Are you looking for a new way to reduce your business taxes?
I mean, as a business owner who isn’t looking to reduce their tax liability…right?
Did you know that one of the best ways to reduce your business taxes is by hiring family members?
That’s right!
It’s one of the smartest tax moves you can make for your business.
By doing so, you can take advantage of a number of tax breaks that can put more money back in your pocket.
And while there may be some added complexity when it comes to managing family dynamics, the potential tax savings are well worth it!
What Are Some Of The Benefits Of Hiring Family Members?
One of the biggest benefits of hiring family members, such as children or spouses, is they can be paid less than other employees, and you can deduct their wages as a business expense.
Let’s see how!
Hiring Your Children:
Under the new tax laws, you can hire your children and pay them up to $1,000 a month for a yearly wage of $12,000.00. This is the standard deduction amount allowed for single individuals.
Your child then files their own tax return. Since they only made $12,000, they don’t have to pay federal income taxes.
Why?
Because the standard deduction is $12,000.00 making their taxable income ZERO!
Your business then gets to take a deduction for this payment, which decreases your taxable income.
AND as an owner of a single-member LLC, you don’t have to pay payroll taxes for employing your children.

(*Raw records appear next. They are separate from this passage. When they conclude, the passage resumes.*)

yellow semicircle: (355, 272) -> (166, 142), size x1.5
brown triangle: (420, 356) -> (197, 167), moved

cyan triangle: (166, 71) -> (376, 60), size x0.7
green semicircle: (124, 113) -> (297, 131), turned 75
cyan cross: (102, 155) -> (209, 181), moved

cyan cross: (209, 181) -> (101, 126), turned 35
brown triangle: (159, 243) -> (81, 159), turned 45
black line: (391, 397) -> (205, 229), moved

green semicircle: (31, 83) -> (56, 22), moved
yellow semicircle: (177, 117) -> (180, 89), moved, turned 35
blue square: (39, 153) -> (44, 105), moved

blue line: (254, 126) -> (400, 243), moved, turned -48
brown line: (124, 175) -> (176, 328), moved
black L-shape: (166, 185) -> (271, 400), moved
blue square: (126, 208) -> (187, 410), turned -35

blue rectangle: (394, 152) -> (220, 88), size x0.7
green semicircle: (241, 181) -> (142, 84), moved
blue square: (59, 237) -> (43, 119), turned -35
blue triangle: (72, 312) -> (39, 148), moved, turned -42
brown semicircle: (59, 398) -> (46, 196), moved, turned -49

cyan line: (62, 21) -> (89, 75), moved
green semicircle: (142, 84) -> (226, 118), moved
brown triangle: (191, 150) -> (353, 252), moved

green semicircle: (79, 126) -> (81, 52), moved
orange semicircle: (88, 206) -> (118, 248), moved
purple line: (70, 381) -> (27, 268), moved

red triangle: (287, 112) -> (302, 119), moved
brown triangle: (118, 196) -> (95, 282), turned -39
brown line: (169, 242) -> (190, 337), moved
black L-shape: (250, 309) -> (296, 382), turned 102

This is great news because it means less paperwork (hooray) and complexity!
Hiring Your Spouse:
Hiring your spouse is another great tax strategy.
When you’re the sole proprietor of a business, you’re taxed on your business income as personal income.
However, if you hire your spouse and pay them a salary, you can deduct that salary from your business income, which will reduce the amount of taxes you owe.
You can also take advantage of the “married filing jointly” status, which often results in a lower tax bill.
Additionally, hiring your spouse can allow you to take advantage of certain deductions and credits that are not available to unmarried business owners.
For example, the “spousal IRA” deduction allows you to make an annual contribution of up to $5,500 (or $6,500 if you’re over age 50) to an individual retirement account for your spouse.
This can be a valuable way to boost your retirement savings while also reducing your taxable income.
All of these things can help to REDUCE your overall taxable income, which can ultimately SAVE you money at tax time.
So If you’re looking for a tax-saving strategy, consider hiring your family members.
Not only will it help reduce your taxes, but it also provides an opportunity for family bonding and team building.
It’s a win-win situation for everyone involved.